Time for a reality check at Switzerland’s private banks
Size has become everything in Swiss private banking. We have identified Assets under Management of CHF100 billion to provide the necessary resources for banks to succeed, alongside creating efficiencies, improving cost-income ratios and bringing fresh blood into senior roles.
We admit to being disappointed in how Switzerland’s private banking industry performed in 2018. Up until last year, positive financial markets helped private banks to stay afloat, and even gave the impression that the industry was recovering. Yet, the reality is that financial markets are masking structural problems. Banks have been unable to enhance their underlying performances. The result? A catastrophic 2018 in which we saw Net New Money (NNM) fall to almost zero, a reduction in Assets under Management (AuM), declining profitability, and cost income ratios hitting their highest ever levels.
Together with the University of St.
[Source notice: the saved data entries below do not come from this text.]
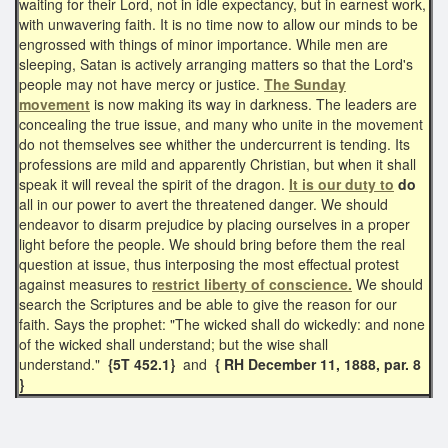
waiting for their Lord, not in idle expectancy, but in earnest work,
with unwavering faith. It is no time now to allow our minds to be
engrossed with things of minor importance. While men are
sleeping, Satan is actively arranging matters so that the Lord's
people may not have mercy or justice.
The Sunday
movement
is now making its way in darkness. The leaders are
concealing the true issue, and many who unite in the movement
do not themselves see whither the undercurrent is tending. Its
professions are mild and apparently Christian, but when it shall
speak it will reveal the spirit of the dragon.
It is our duty to
do
all in our power to avert the threatened danger. We should
endeavor to disarm prejudice by placing ourselves in a proper
light before the people. We should bring before them the real
question at issue, thus interposing the most effectual protest
against measures to
restrict liberty of conscience.
We should
search the Scriptures and be able to give the reason for our
faith. Says the prophet: "The wicked shall do wickedly: and none
of the wicked shall understand; but the wise shall
understand."
{5T 452.1}
and
{ RH December 11, 1888, par. 8
}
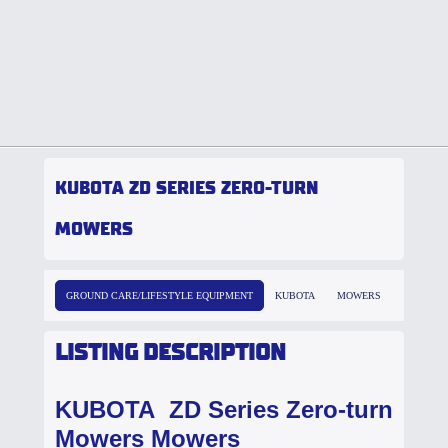
KUBOTA ZD SERIES ZERO-TURN
MOWERS
GROUND CARE/LIFESTYLE EQUIPMENT
KUBOTA
MOWERS
LISTING DESCRIPTION
KUBOTA ZD Series Zero-turn
Mowers Mowers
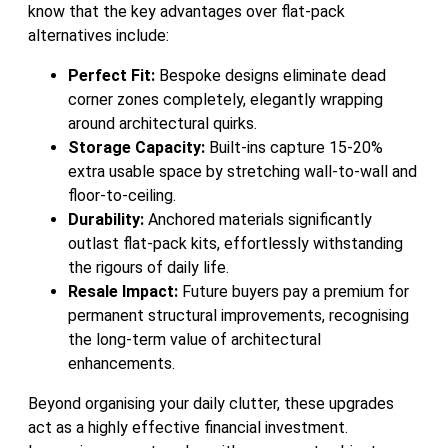
know that the key advantages over flat-pack
alternatives include:
Perfect Fit:
Bespoke designs eliminate dead
corner zones completely, elegantly wrapping
around architectural quirks.
Storage Capacity:
Built-ins capture 15-20%
extra usable space by stretching wall-to-wall and
floor-to-ceiling.
Durability:
Anchored materials significantly
outlast flat-pack kits, effortlessly withstanding
the rigours of daily life.
Resale Impact:
Future buyers pay a premium for
permanent structural improvements, recognising
the long-term value of architectural
enhancements.
Beyond organising your daily clutter, these upgrades
act as a highly effective financial investment.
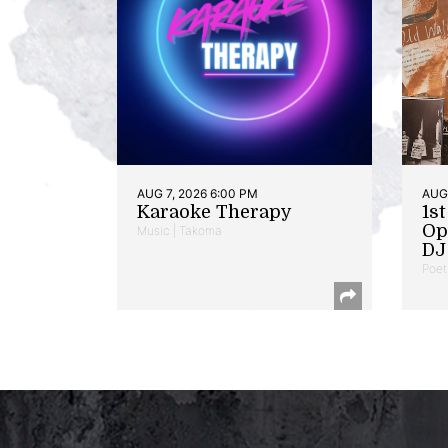
AUG 7, 2026 6:00 PM
AUG 
Karaoke Therapy
1s
Op
Music | Takoma
DJ 
Poet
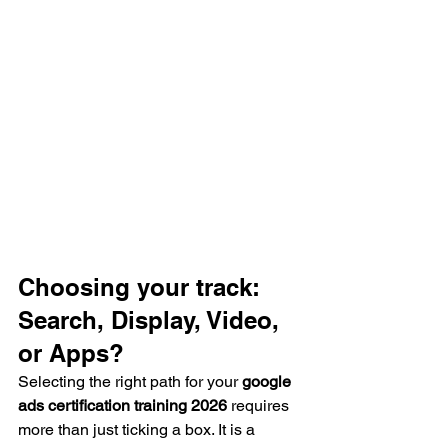
Choosing your track: 
Search, Display, Video, 
or Apps?
Selecting the right path for your 
google 
ads certification training 2026
 requires 
more than just ticking a box. It is a 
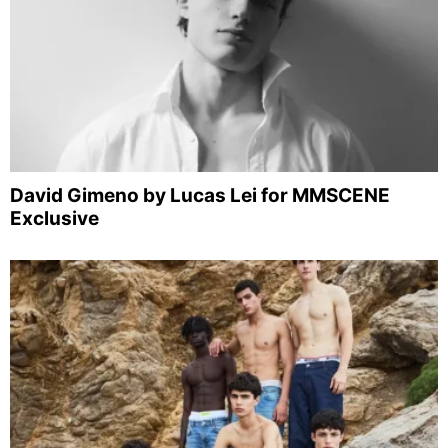
David Gimeno by Lucas Lei for MMSCENE
Exclusive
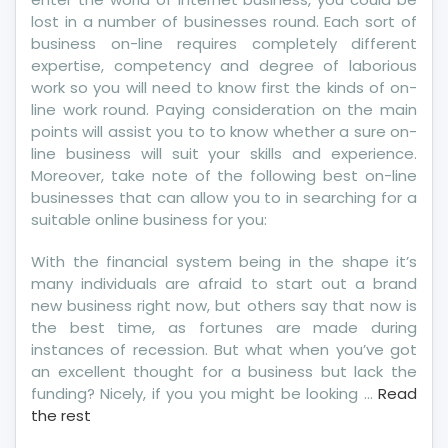
lost in a number of businesses round. Each sort of
business on-line requires completely different
expertise, competency and degree of laborious
work so you will need to know first the kinds of on-
line work round. Paying consideration on the main
points will assist you to to know whether a sure on-
line business will suit your skills and experience.
Moreover, take note of the following best on-line
businesses that can allow you to in searching for a
suitable online business for you:
With the financial system being in the shape it’s
many individuals are afraid to start out a brand
new business right now, but others say that now is
the best time, as fortunes are made during
instances of recession. But what when you’ve got
an excellent thought for a business but lack the
funding? Nicely, if you you might be looking …
Read
the rest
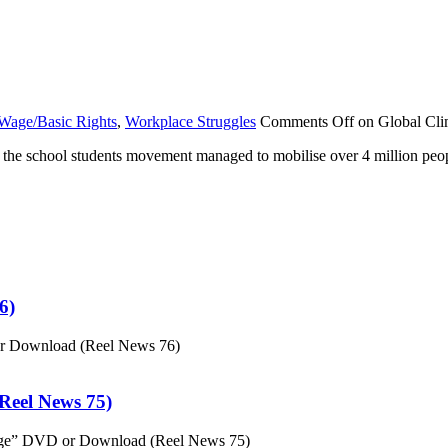
Wage/Basic Rights
,
Workplace Struggles
Comments Off
on Global Cli
n, the school students movement managed to mobilise over 4 million peop
6)
or Download (Reel News 76)
eel News 75)
ge” DVD or Download (Reel News 75)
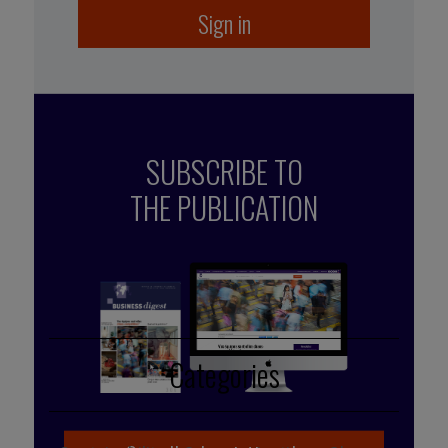
Sign in
SUBSCRIBE TO
THE PUBLICATION
Published by Mehdi Ramdani
Categories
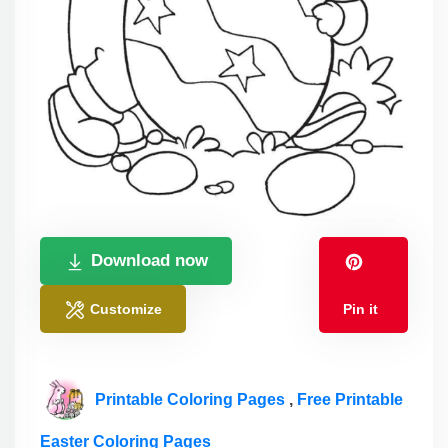
Download now
Customize
Pin it
Printable Coloring Pages
,
Free Printable
Easter Coloring Pages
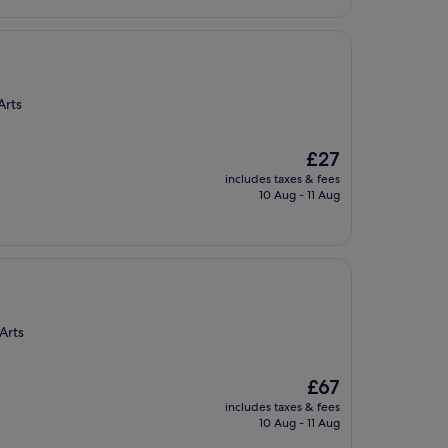
Arts
The
£27
price
includes taxes & fees
is
10 Aug - 11 Aug
£27
Arts
The
£67
price
includes taxes & fees
is
10 Aug - 11 Aug
£67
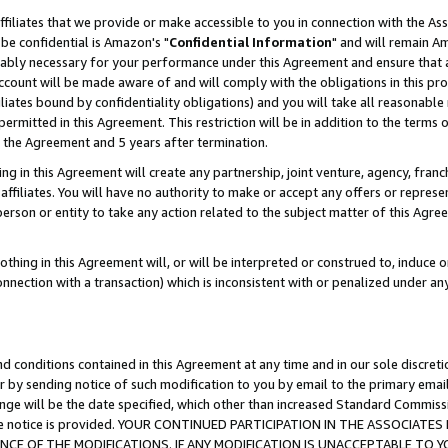
ffiliates that we provide or make accessible to you in connection with the A
be confidential is Amazon's "
Confidential Information
" and will remain Am
nably necessary for your performance under this Agreement and ensure that a
count will be made aware of and will comply with the obligations in this prov
filiates bound by confidentiality obligations) and you will take all reasonabl
 permitted in this Agreement. This restriction will be in addition to the term
f the Agreement and 5 years after termination.
g in this Agreement will create any partnership, joint venture, agency, fran
ffiliates. You will have no authority to make or accept any offers or represent
 person or entity to take any action related to the subject matter of this Ag
thing in this Agreement will, or will be interpreted or construed to, induce 
connection with a transaction) which is inconsistent with or penalized under an
d conditions contained in this Agreement at any time and in our sole discret
r by sending notice of such modification to you by email to the primary emai
ange will be the date specified, which other than increased Standard Commi
e the notice is provided. YOUR CONTINUED PARTICIPATION IN THE ASSOCIA
E OF THE MODIFICATIONS. IF ANY MODIFICATION IS UNACCEPTABLE TO Y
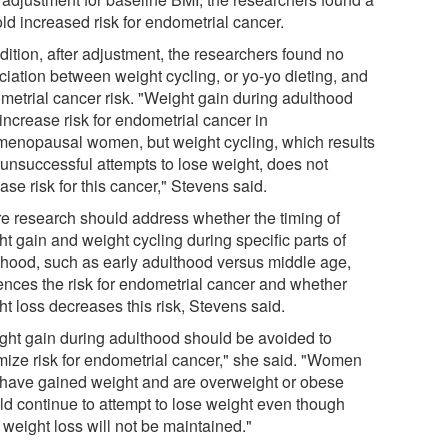
ld increased risk for endometrial cancer.
dition, after adjustment, the researchers found no
ciation between weight cycling, or yo-yo dieting, and
metrial cancer risk. "Weight gain during adulthood
increase risk for endometrial cancer in
menopausal women, but weight cycling, which results
 unsuccessful attempts to lose weight, does not
ase risk for this cancer," Stevens said.
re research should address whether the timing of
t gain and weight cycling during specific parts of
thood, such as early adulthood versus middle age,
uences the risk for endometrial cancer and whether
t loss decreases this risk, Stevens said.
ght gain during adulthood should be avoided to
mize risk for endometrial cancer," she said. "Women
have gained weight and are overweight or obese
ld continue to attempt to lose weight even though
 weight loss will not be maintained."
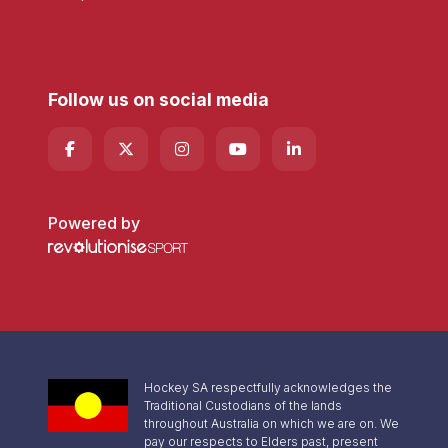
Follow us on social media
Powered by
Hockey SA respectfully acknowledges the
Traditional Custodians of the lands
throughout Australia on which we are on. We
pay our respects to Elders past, present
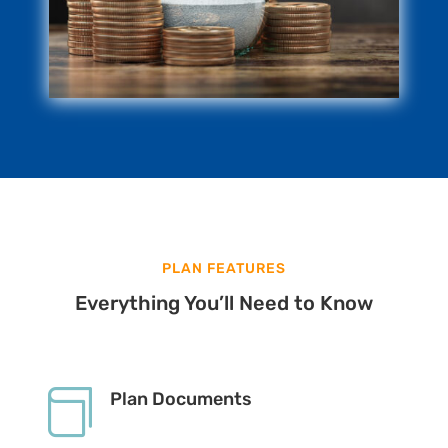
PLAN FEATURES
Everything You’ll Need to Know

Plan Documents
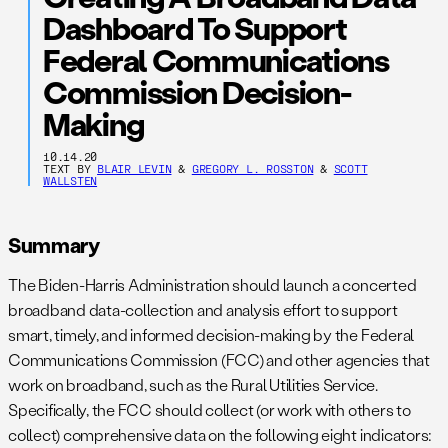
Dashboard To Support
Federal Communications
Commission Decision-
Making
10.14.20
TEXT BY
BLAIR LEVIN
&
GREGORY L. ROSSTON
&
SCOTT
WALLSTEN
Summary
The Biden-Harris Administration should launch a concerted
broadband data-collection and analysis effort to support
smart, timely, and informed decision-making by the Federal
Communications Commission (FCC) and other agencies that
work on broadband, such as the Rural Utilities Service.
Specifically, the FCC should collect (or work with others to
collect) comprehensive data on the following eight indicators:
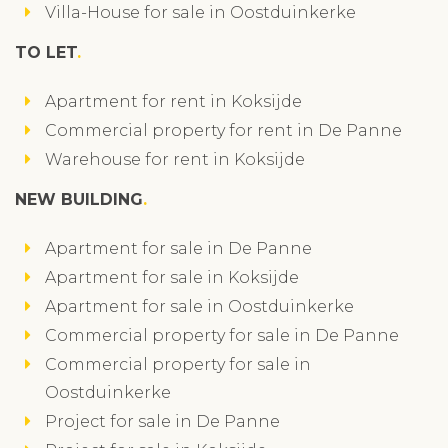
Villa-House for sale in Oostduinkerke
TO LET
Apartment for rent in Koksijde
Commercial property for rent in De Panne
Warehouse for rent in Koksijde
NEW BUILDING
Apartment for sale in De Panne
Apartment for sale in Koksijde
Apartment for sale in Oostduinkerke
Commercial property for sale in De Panne
Commercial property for sale in
Oostduinkerke
Project for sale in De Panne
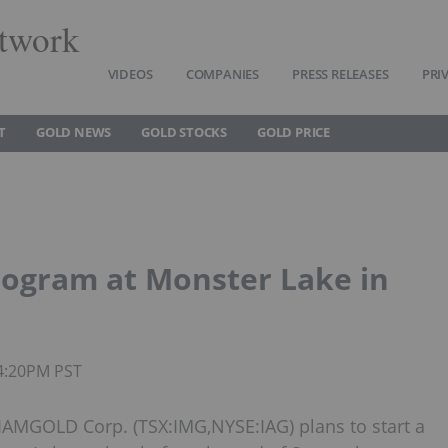
twork
VIDEOS
COMPANIES
PRESS RELEASES
PRI
T
GOLD NEWS
GOLD STOCKS
GOLD PRICE
rogram at Monster Lake in
04:20PM PST
AMGOLD Corp. (TSX:IMG,NYSE:IAG) plans to start a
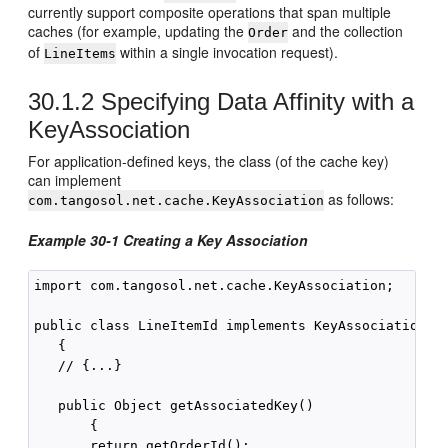
currently support composite operations that span multiple
caches (for example, updating the
and the collection
Order
of
within a single invocation request).
LineItems
30.1.2
Specifying Data Affinity with a
KeyAssociation
For application-defined keys, the class (of the cache key)
can implement
as follows:
com.tangosol.net.cache.KeyAssociation
Example 30-1 Creating a Key Association
import com.tangosol.net.cache.KeyAssociation;

public class LineItemId implements KeyAssociation

   {

   // {...}

   public Object getAssociatedKey()

       {

       return getOrderId();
Gallen (HSG) we analyzed 87 private banks in Switzerland and evaluated their performance and the main industry trends.
One-third of banks are classed as ‘Weak performers’
Not all banks performed poorly, of course. But most of them did. In fact, we downgraded more than one-quarter (24 out of 87 banks) by at least one performance cluster. We now consider one-third of Swiss private banks to be Weak performers. These are overwhelmingly small banks, which generally lack the scale and profitability to be sustainable. Most worryingly, their prospects for revival – or even survival – seem questionable. The option open to most Weak performers is to merge, be acquired or go out of business.
NNM falls to almost zero
Even though global wealth continues to expand, NNM at Switzerland’s banks is stagnating. It was almost zero in 2018, with a median of only 0.2%. A lack of (expensive) onshore presence in high-growth markets is hindering banks’ abilities to acquire new clients in these geographies.
Cost-income ratio hits new high
This is extremely worrying. Driven primarily by an inability to manage down personnel costs, the median cost-income ratio for our 87 banks rose by 1.9 percentage points to almost 84%. The deterioration was especially stark for Weak performers, which saw the ratio jump sharply from 91.7% in 2017 to 100.8% in 2018.